What you have to do:
Each entry below is to be duplicated verbatim.

Records for processing:
· · · ·

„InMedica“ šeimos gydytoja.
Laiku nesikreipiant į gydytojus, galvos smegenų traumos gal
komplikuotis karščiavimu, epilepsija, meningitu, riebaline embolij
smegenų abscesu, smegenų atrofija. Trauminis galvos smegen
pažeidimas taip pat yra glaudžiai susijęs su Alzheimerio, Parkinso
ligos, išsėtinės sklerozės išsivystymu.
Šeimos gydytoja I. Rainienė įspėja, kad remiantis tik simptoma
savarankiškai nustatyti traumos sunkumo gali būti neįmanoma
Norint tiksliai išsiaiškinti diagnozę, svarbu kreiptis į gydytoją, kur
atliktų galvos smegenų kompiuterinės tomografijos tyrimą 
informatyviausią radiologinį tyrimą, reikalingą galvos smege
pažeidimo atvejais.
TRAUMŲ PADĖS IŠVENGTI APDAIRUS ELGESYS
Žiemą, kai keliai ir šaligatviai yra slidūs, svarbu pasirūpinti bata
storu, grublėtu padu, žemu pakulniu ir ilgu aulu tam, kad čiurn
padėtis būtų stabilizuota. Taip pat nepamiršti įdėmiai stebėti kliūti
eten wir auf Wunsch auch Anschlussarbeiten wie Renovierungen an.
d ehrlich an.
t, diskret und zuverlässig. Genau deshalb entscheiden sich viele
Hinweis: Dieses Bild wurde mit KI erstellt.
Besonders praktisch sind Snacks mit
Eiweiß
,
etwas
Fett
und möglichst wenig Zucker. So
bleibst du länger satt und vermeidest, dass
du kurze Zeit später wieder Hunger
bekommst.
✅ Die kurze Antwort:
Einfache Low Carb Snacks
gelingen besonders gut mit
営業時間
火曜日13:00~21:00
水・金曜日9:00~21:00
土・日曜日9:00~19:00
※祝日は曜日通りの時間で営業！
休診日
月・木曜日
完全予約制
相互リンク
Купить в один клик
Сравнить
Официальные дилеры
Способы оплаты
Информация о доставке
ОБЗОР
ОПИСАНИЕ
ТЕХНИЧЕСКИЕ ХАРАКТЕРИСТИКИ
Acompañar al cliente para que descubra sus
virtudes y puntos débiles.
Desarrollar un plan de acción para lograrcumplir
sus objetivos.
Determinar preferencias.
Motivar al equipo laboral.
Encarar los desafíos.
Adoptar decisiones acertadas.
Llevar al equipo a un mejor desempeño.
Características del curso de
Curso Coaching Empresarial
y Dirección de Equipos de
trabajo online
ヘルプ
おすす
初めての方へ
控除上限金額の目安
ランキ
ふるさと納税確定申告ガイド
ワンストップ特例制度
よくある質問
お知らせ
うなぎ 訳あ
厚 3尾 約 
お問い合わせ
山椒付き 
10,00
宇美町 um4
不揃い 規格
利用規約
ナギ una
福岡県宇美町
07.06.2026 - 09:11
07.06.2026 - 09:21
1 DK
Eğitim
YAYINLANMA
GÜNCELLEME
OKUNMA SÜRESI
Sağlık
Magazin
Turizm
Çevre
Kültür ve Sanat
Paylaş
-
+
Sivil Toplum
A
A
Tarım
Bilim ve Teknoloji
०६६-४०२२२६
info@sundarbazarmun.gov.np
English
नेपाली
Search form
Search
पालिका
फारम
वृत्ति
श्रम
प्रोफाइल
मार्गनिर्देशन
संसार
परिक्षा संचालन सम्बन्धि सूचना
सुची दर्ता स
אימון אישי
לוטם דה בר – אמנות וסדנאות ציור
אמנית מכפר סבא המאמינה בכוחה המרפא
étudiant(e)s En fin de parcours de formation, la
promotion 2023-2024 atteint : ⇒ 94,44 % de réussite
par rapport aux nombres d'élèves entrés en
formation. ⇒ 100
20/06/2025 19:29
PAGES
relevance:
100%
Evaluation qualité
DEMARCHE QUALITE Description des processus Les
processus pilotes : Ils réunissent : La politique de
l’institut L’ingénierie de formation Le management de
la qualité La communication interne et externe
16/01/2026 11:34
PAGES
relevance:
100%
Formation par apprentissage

· · · ·

Task solution:
„InMedica“ šeimos gydytoja.
Laiku nesikreipiant į gydytojus, galvos smegenų traumos gal
komplikuotis karščiavimu, epilepsija, meningitu, riebaline embolij
smegenų abscesu, smegenų atrofija. Trauminis galvos smegen
pažeidimas taip pat yra glaudžiai susijęs su Alzheimerio, Parkinso
ligos, išsėtinės sklerozės išsivystymu.
Šeimos gydytoja I. Rainienė įspėja, kad remiantis tik simptoma
savarankiškai nustatyti traumos sunkumo gali būti neįmanoma
Norint tiksliai išsiaiškinti diagnozę, svarbu kreiptis į gydytoją, kur
atliktų galvos smegenų kompiuterinės tomografijos tyrimą 
informatyviausią radiologinį tyrimą, reikalingą galvos smege
pažeidimo atvejais.
TRAUMŲ PADĖS IŠVENGTI APDAIRUS ELGESYS
Žiemą, kai keliai ir šaligatviai yra slidūs, svarbu pasirūpinti bata
storu, grublėtu padu, žemu pakulniu ir ilgu aulu tam, kad čiurn
padėtis būtų stabilizuota. Taip pat nepamiršti įdėmiai stebėti kliūti
eten wir auf Wunsch auch Anschlussarbeiten wie Renovierungen an.
d ehrlich an.
t, diskret und zuverlässig. Genau deshalb entscheiden sich viele
Hinweis: Dieses Bild wurde mit KI erstellt.
Besonders praktisch sind Snacks mit
Eiweiß
,
etwas
Fett
und möglichst wenig Zucker. So
bleibst du länger satt und vermeidest, dass
du kurze Zeit später wieder Hunger
bekommst.
✅ Die kurze Antwort:
Einfache Low Carb Snacks
gelingen besonders gut mit
営業時間
火曜日13:00~21:00
水・金曜日9:00~21:00
土・日曜日9:00~19:00
※祝日は曜日通りの時間で営業！
休診日
月・木曜日
完全予約制
相互リンク
Купить в один клик
Сравнить
Официальные дилеры
Способы оплаты
Информация о доставке
ОБЗОР
ОПИСАНИЕ
ТЕХНИЧЕСКИЕ ХАРАКТЕРИСТИКИ
Acompañar al cliente para que descubra sus
virtudes y puntos débiles.
Desarrollar un plan de acción para lograrcumplir
sus objetivos.
Determinar preferencias.
Motivar al equipo laboral.
Encarar los desafíos.
Adoptar decisiones acertadas.
Llevar al equipo a un mejor desempeño.
Características del curso de
Curso Coaching Empresarial
y Dirección de Equipos de
trabajo online
ヘルプ
おすす
初めての方へ
控除上限金額の目安
ランキ
ふるさと納税確定申告ガイド
ワンストップ特例制度
よくある質問
お知らせ
うなぎ 訳あ
厚 3尾 約 
お問い合わせ
山椒付き 
10,00
宇美町 um4
不揃い 規格
利用規約
ナギ una
福岡県宇美町
07.06.2026 - 09:11
07.06.2026 - 09:21
1 DK
Eğitim
YAYINLANMA
GÜNCELLEME
OKUNMA SÜRESI
Sağlık
Magazin
Turizm
Çevre
Kültür ve Sanat
Paylaş
-
+
Sivil Toplum
A
A
Tarım
Bilim ve Teknoloji
०६६-४०२२२६
info@sundarbazarmun.gov.np
English
नेपाली
Search form
Search
पालिका
फारम
वृत्ति
श्रम
प्रोफाइल
मार्गनिर्देशन
संसार
परिक्षा संचालन सम्बन्धि सूचना
सुची दर्ता स
אימון אישי
לוטם דה בר – אמנות וסדנאות ציור
אמנית מכפר סבא המאמינה בכוחה המרפא
étudiant(e)s En fin de parcours de formation, la
promotion 2023-2024 atteint : ⇒ 94,44 % de réussite
par rapport aux nombres d'élèves entrés en
formation. ⇒ 100
20/06/2025 19:29
PAGES
relevance:
100%
Evaluation qualité
DEMARCHE QUALITE Description des processus Les
processus pilotes : Ils réunissent : La politique de
l’institut L’ingénierie de formation Le management de
la qualité La communication interne et externe
16/01/2026 11:34
PAGES
relevance:
100%
Formation par apprentissage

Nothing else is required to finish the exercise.